Emergent Mind

SceneVerse: Scaling 3D Vision-Language Learning for Grounded Scene Understanding

(2401.09340)
Published Jan 17, 2024 in cs.CV , cs.AI , cs.CL , cs.LG , and cs.RO

Abstract

3D vision-language grounding, which focuses on aligning language with the 3D physical environment, stands as a cornerstone in the development of embodied agents. In comparison to recent advancements in the 2D domain, grounding language in 3D scenes faces several significant challenges: (i) the inherent complexity of 3D scenes due to the diverse object configurations, their rich attributes, and intricate relationships; (ii) the scarcity of paired 3D vision-language data to support grounded learning; and (iii) the absence of a unified learning framework to distill knowledge from grounded 3D data. In this work, we aim to address these three major challenges in 3D vision-language by examining the potential of systematically upscaling 3D vision-language learning in indoor environments. We introduce the first million-scale 3D vision-language dataset, SceneVerse, encompassing about 68K 3D indoor scenes and comprising 2.5M vision-language pairs derived from both human annotations and our scalable scene-graph-based generation approach. We demonstrate that this scaling allows for a unified pre-training framework, Grounded Pre-training for Scenes (GPS), for 3D vision-language learning. Through extensive experiments, we showcase the effectiveness of GPS by achieving state-of-the-art performance on all existing 3D visual grounding benchmarks. The vast potential of SceneVerse and GPS is unveiled through zero-shot transfer experiments in the challenging 3D vision-language tasks. Project website: https://scene-verse.github.io.

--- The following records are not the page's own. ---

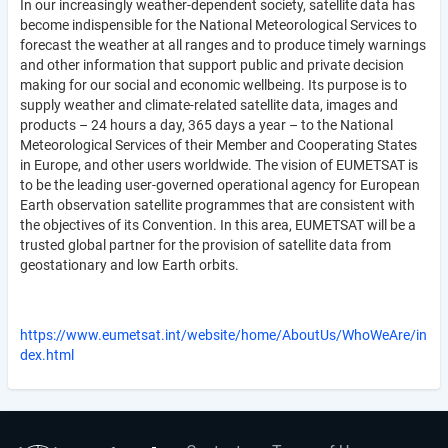
In our increasingly weather-dependent society, satellite data has
become indispensible for the National Meteorological Services to
forecast the weather at all ranges and to produce timely warnings
and other information that support public and private decision
making for our social and economic wellbeing. Its purpose is to
supply weather and climate-related satellite data, images and
products – 24 hours a day, 365 days a year – to the National
Meteorological Services of their Member and Cooperating States
in Europe, and other users worldwide. The vision of EUMETSAT is
to be the leading user-governed operational agency for European
Earth observation satellite programmes that are consistent with
the objectives of its Convention. In this area, EUMETSAT will be a
trusted global partner for the provision of satellite data from
geostationary and low Earth orbits.
https://www.eumetsat.int/website/home/AboutUs/WhoWeAre/in
dex.html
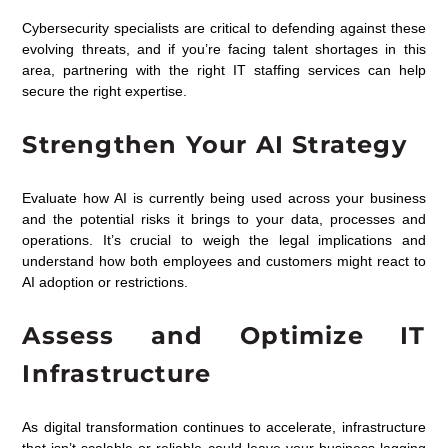
Cybersecurity specialists are critical to defending against these
evolving threats, and if you’re facing talent shortages in this
area, partnering with the right IT staffing services can help
secure the right expertise.
Strengthen Your AI Strategy
Evaluate how AI is currently being used across your business
and the potential risks it brings to your data, processes and
operations. It’s crucial to weigh the legal implications and
understand how both employees and customers might react to
AI adoption or restrictions.
Assess and Optimize IT
Infrastructure
As digital transformation continues to accelerate, infrastructure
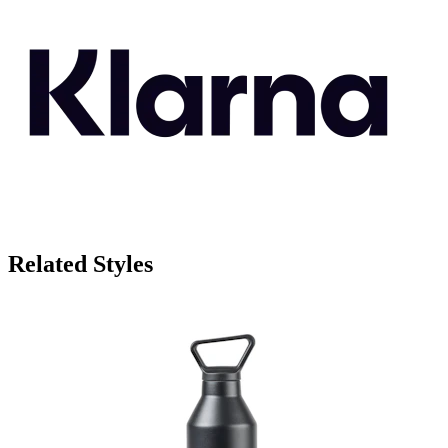
Related Styles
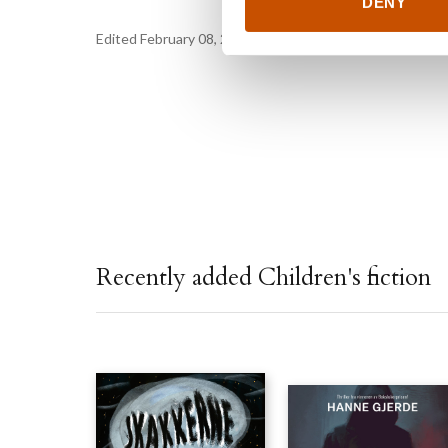
DENY
Edited February 08, 2023 by
Gyldendal Agency
Recently added Children's fiction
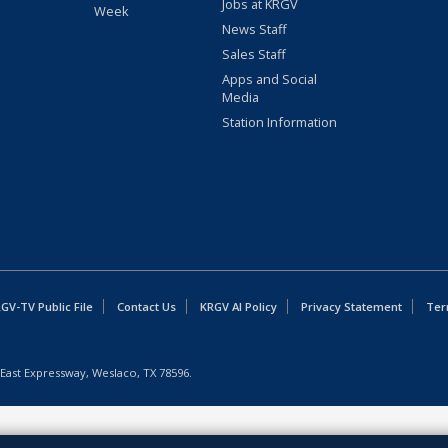
Jobs at KRGV
Week
News Staff
Sales Staff
Apps and Social
Media
Station Information
GV-TV Public File
Contact Us
KRGV AI Policy
Privacy Statement
Ter
East Expressway, Weslaco, TX 78596.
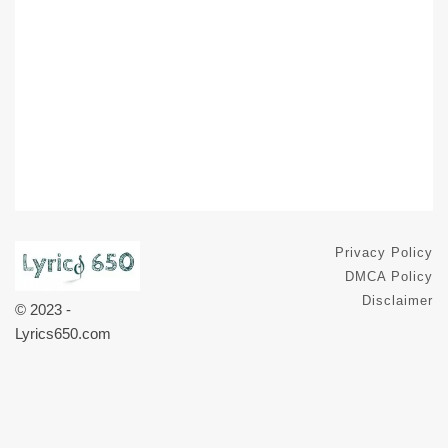
Privacy Policy
DMCA Policy
Disclaimer
© 2023 -
Lyrics650.com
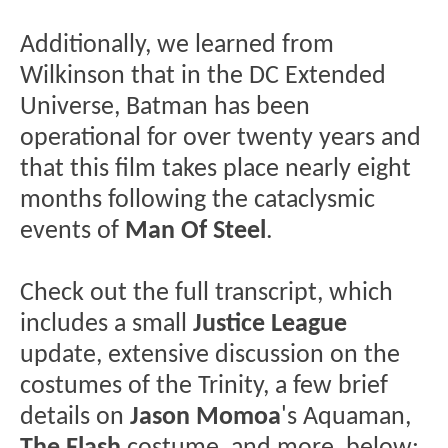
Additionally, we learned from
Wilkinson that in the DC Extended
Universe, Batman has been
operational for over twenty years and
that this film takes place nearly eight
months following the cataclysmic
events of
Man Of Steel
.
Check out the full transcript, which
includes a small
Justice League
update, extensive discussion on the
costumes of the Trinity, a few brief
details on
Jason Momoa
's Aquaman,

Model performance improves with data scaling in pre-train and zero-shot settings on ScanRefer and SceneVerse-val.

Overview

  • SceneVerse is a new dataset for 3D vision-language learning, featuring 68,406 indoor scenes and 2.5 million scene-language pairs.

  • Grounded Pre-training for Scenes (GPS) is a training model that uses contrastive learning and allows AI to better align language with 3D physical environments.

  • 3D vision-language grounding is inherently complex due to the detailed nature of 3D scenes and the scarcity of appropriate datasets.

  • GPS demonstrates professional-grade performance without relying on complex additional structures and can generalize to new tasks without prior exposure (zero-shot generalization).

  • Experiments show that larger quantities of data lead to improved performance, and the ability to transfer learning to new situations marks GPS and SceneVerse as valuable for future embodied AI research.

Overview of SceneVerse and GPS Framework

Embodied AI, which combines 3D spatial understanding with natural language processing, is critical for the development of robots and systems that can navigate and interact in real-world spaces. However, aligning language with 3D physical environments presents significant hurdles due to the complex nature of 3D data and the scarcity of structured learning datasets. Addressing these challenges, a dataset named SceneVerse offers a revolutionary leap in 3D vision-language learning, and with it comes a new training model known as Grounded Pre-training for Scenes (GPS).

The Problem with 3D Vision-Language Grounding

Integrating language with 3D environments is more challenging than in 2D due to inherent complexities. The rich attributes of objects, their diverse configurations, and the intricate relationships they share heavily complicate scene understanding. Moreover, the data required for training AI in this domain is sparse and crafting a unified learning framework has not been achieved—until now.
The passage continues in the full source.